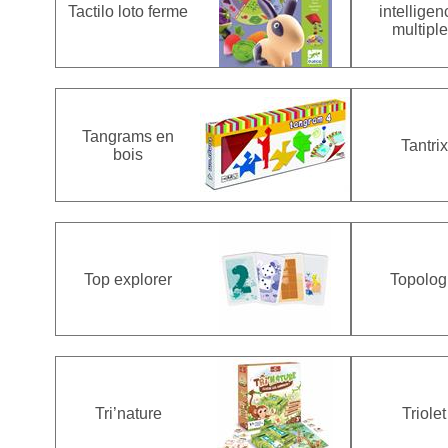
Tactilo loto ferme
intellige
multipl
Tangrams en
Tantrix
bois
Top explorer
Topolog
Tri’nature
Triolet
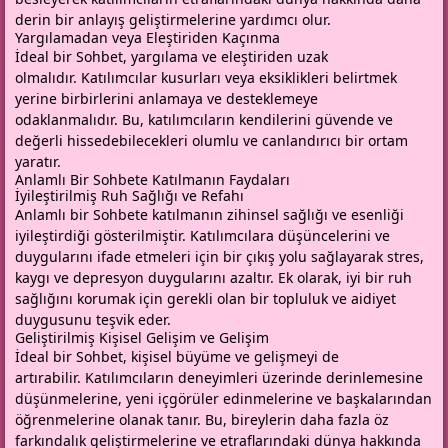
derin bir anlayış geliştirmelerine yardımcı olur.
Yargılamadan veya Eleştiriden Kaçınma
İdeal bir Sohbet, yargılama ve eleştiriden uzak
olmalıdır. Katılımcılar kusurları veya eksiklikleri belirtmek
yerine birbirlerini anlamaya ve desteklemeye
odaklanmalıdır. Bu, katılımcıların kendilerini güvende ve
değerli hissedebilecekleri olumlu ve canlandırıcı bir ortam
yaratır.
Anlamlı Bir Sohbete Katılmanın Faydaları
İyileştirilmiş Ruh Sağlığı ve Refahı
Anlamlı bir Sohbete katılmanın zihinsel sağlığı ve esenliği
iyileştirdiği gösterilmiştir. Katılımcılara düşüncelerini ve
duygularını ifade etmeleri için bir çıkış yolu sağlayarak stres,
kaygı ve depresyon duygularını azaltır. Ek olarak, iyi bir ruh
sağlığını korumak için gerekli olan bir topluluk ve aidiyet
duygusunu teşvik eder.
Geliştirilmiş Kişisel Gelişim ve Gelişim
İdeal bir Sohbet, kişisel büyüme ve gelişmeyi de
artırabilir. Katılımcıların deneyimleri üzerinde derinlemesine
düşünmelerine, yeni içgörüler edinmelerine ve başkalarından
öğrenmelerine olanak tanır. Bu, bireylerin daha fazla öz
farkındalık geliştirmelerine ve etraflarındaki dünya hakkında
━━━━━━━━━━
== To do ==
A verbatim copy of the data, free of pictures, is the expected answer.

== Exercise solution ==
Tactilo loto ferme
intellige
multipl
Tangrams en
Tantrix
bois
Top explorer
Topolog
Tri’nature
Triolet
derin bir anlayış geliştirmelerine yardımcı olur.
Yargılamadan veya Eleştiriden Kaçınma
İdeal bir Sohbet, yargılama ve eleştiriden uzak
olmalıdır. Katılımcılar kusurları veya eksiklikleri belirtmek
yerine birbirlerini anlamaya ve desteklemeye
odaklanmalıdır. Bu, katılımcıların kendilerini güvende ve
değerli hissedebilecekleri olumlu ve canlandırıcı bir ortam
yaratır.
Anlamlı Bir Sohbete Katılmanın Faydaları
İyileştirilmiş Ruh Sağlığı ve Refahı
Anlamlı bir Sohbete katılmanın zihinsel sağlığı ve esenliği
iyileştirdiği gösterilmiştir. Katılımcılara düşüncelerini ve
duygularını ifade etmeleri için bir çıkış yolu sağlayarak stres,
kaygı ve depresyon duygularını azaltır. Ek olarak, iyi bir ruh
sağlığını korumak için gerekli olan bir topluluk ve aidiyet
duygusunu teşvik eder.
Geliştirilmiş Kişisel Gelişim ve Gelişim
İdeal bir Sohbet, kişisel büyüme ve gelişmeyi de
artırabilir. Katılımcıların deneyimleri üzerinde derinlemesine
düşünmelerine, yeni içgörüler edinmelerine ve başkalarından
öğrenmelerine olanak tanır. Bu, bireylerin daha fazla öz
farkındalık geliştirmelerine ve etraflarındaki dünya hakkında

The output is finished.